* _TASK TO CARRY OUT_: Give back each entry exactly as written, apart from the pictures.

* _DATA TO PROCESS_:
------------------------------------------------------------------------

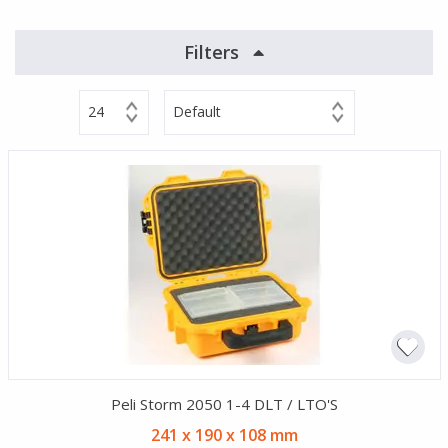
Filters
24
Default
Peli Storm 2050 1-4 DLT / LTO'S
241 x 190 x 108 mm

------------------------------------------------------------------------

* _SOLUTION FOR THIS EXERCISE_:
Filters
24
Default
Peli Storm 2050 1-4 DLT / LTO'S
241 x 190 x 108 mm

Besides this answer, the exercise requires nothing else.